Die große Entfernung von der Ukraine selbst lässt vermuten, dass die Ukraine Echtzeit-Informationen benötigt hätte, um das russische Schiff zu lokalisieren und es ins Visier zu nehmen.

Jetzt kommt der beunruhigende Teil. Berichten zufolge befand sich eine US-Drohne RQ-4 in der Nähe dieses Vorfalls. Die RQ-4 hätte Echtzeit-Zielinformationen liefern und dieselben Informationen auch an die unbemannte ukrainische Marinedrohne weiterleiten können. Es gibt zwar keine stichhaltigen Beweise dafür, dass die RQ-4 eine Rolle gespielt hat, aber wie hätte die Ukraine diese Operation sonst durchführen können? Die Ukraine verfügt nicht über Langstreckenüberwachungsmöglichkeiten und ist dafür auf US-Nachrichtendienste angewiesen. Außerdem ist bekannt, dass die USA und/oder ihre Verbündeten den Ukrainern systematisch Zielinformationen zur Verfügung gestellt haben. Normalerweise ergibt 2 plus 2 gleich 4, es sei denn, es gibt eine andere Erklärung.

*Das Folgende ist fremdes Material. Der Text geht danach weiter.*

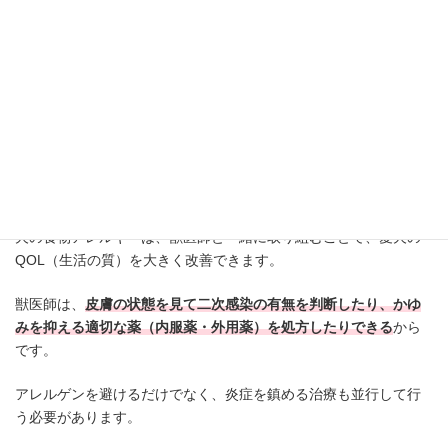
これらの症状は、犬の食物アレルギーだけでなく、他の重篤な病
気の可能性もあります。
「大丈夫だろう」と待つのではなく、すぐに獣医師というプロの
判断を仰いでください。
食物アレルギー治療は獣医師とQOL改善
犬の食物アレルギーは、獣医師と一緒に取り組むことで、愛犬の
QOL（生活の質）を大きく改善できます。
獣医師は、
皮膚の状態を見て二次感染の有無を判断したり、かゆ
みを抑える適切な薬（内服薬・外用薬）を処方したりできる
から
です。
アレルゲンを避けるだけでなく、炎症を鎮める治療も並行して行
う必要があります。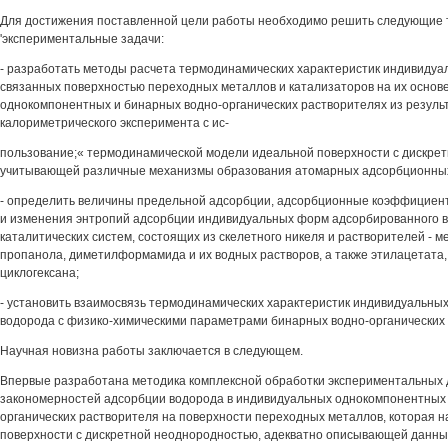
Для достижения поставленной цели работы необходимо решить следующие 
'экспериментальные задачи:
- разработать методы расчета термодинамических характеристик индивидуа
связанных поверхностью переходных металлов и катализаторов на их основе
однокомпонентных и бинарных водно-органических растворителях из резуль
калориметрического эксперимента с ис-
пользование;« термодинамической модели идеальной поверхности с дискре
учитывающей различные механизмы образования атомарных адсорбционны
- определить величины предельной адсорбции, адсорбционные коэффициен
и изменения энтропий адсорбции индивидуальных форм адсорбированного 
каталитических систем, состоящих из скелетного никеля и растворителей - ме
пропанола, диметилформамида и их водных растворов, а также этилацетата
циклогексана;
- установить взаимосвязь термодинамических характеристик индивидуальны
водорода с физико-химическими параметрами бинарных водно-органических
Научная новизна работы заключается в следующем.
Впервые разработана методика комплексной обработки экспериментальных
закономерностей адсорбции водорода в индивидуальных однокомпонентных 
органических растворителя на поверхности переходных металлов, которая н
поверхности с дискретной неоднородностью, адекватно описывающей данны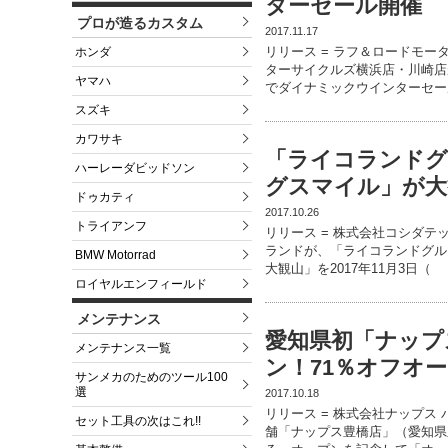
ターセール開催
プロが造るカスタム
2017.11.17
リリース = ラフ＆ロードモー
ホンダ
ターサイクルズ横浜店・川崎店が、
ヤマハ
でダイナミックウインターセー
スズキ
カワサキ
「ライコランドグ
ハーレーダビッドソン
グスマイル」が大観
ドゥカティ
2017.10.26
トライアンフ
リリース = 株式会社コシダ
ランドが、「ライコランドグループ
BMW Motorrad
大観山」を2017年11月3日（
ロイヤルエンフィールド
メンテナンス
愛知県初「ナップス
メンテナンス一覧
ン！71％オフオ
サンメカのためのツール100
選
2017.10.18
リリース = 株式会社ナップス
セット工具の次はこれ!!
舗「ナップス豊橋店」（愛知県豊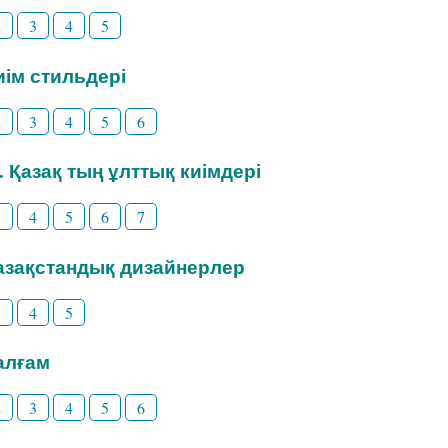
2
3
4
5
Киім стильдері
2
3
4
5
6
3. Қазақ тың ұлттық киімдері
3
4
5
6
7
Қазақстандық дизайнерлер
3
4
5
Талғам
2
3
4
5
6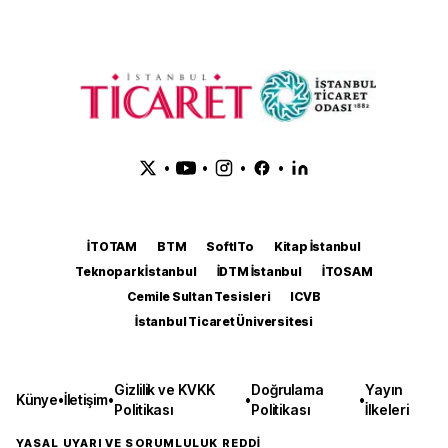
•
•
•
•
İTOTAM
BTM
SoftITo
Kitap İstanbul
Teknopark İstanbul
İDTM İstanbul
İTOSAM
Cemile Sultan Tesisleri
ICVB
İstanbul Ticaret Üniversitesi
Gizlilik ve KVKK
Doğrulama
Yayın
Künye
•
İletişim
•
•
•
Politikası
Politikası
İlkeleri
YASAL UYARI VE SORUMLULUK REDDİ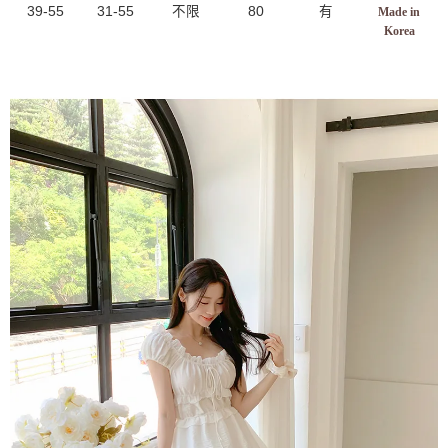
39-55
31-55
不限
80
有
Made in
Korea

Die Russen sind nicht abgeneigt, US-Drohnen abzuschießen, aber sie haben dies über dem Schwarzen Meer nur dann getan, wenn die US-Drohnen die Sicherheit der Krim oder anderer kritischer Gebiete bedroht haben, in denen sich russische Streitkräfte befinden. Sollte die RQ-4 tatsächlich eine Rolle bei der Vorbereitung dieses Pipeline-Angriffs gespielt haben, könnten die Russen ihre Haltung ändern.

So wie die Nordstream-Operation ein enormes Risiko darstellte, gibt es jetzt ein weiteres, das noch schwerwiegender sein könnte. Im Gegensatz zu den Deutschen, die sich von den Vereinigten Staaten bedroht und eingeschüchtert fühlten und den Mund hielten, wenn es darum ging, wer für Nordstream verantwortlich ist, sind die Türken anders. Recep Tayyip Erdoğan, der türkische Präsident (der jetzt vor einer Stichwahl steht), kann hart und unnachgiebig sein.

Diese Art von Provokationen sind gefährlich und riskant. Aber sie entsprechen auch den Plänen der EU bis 2050 die Verwendung von Erdgas und Erdöl vollständig zu verbieten. Da stören Pipelines nur, die Ungarn mit Erdgas und Erdöl versorgen.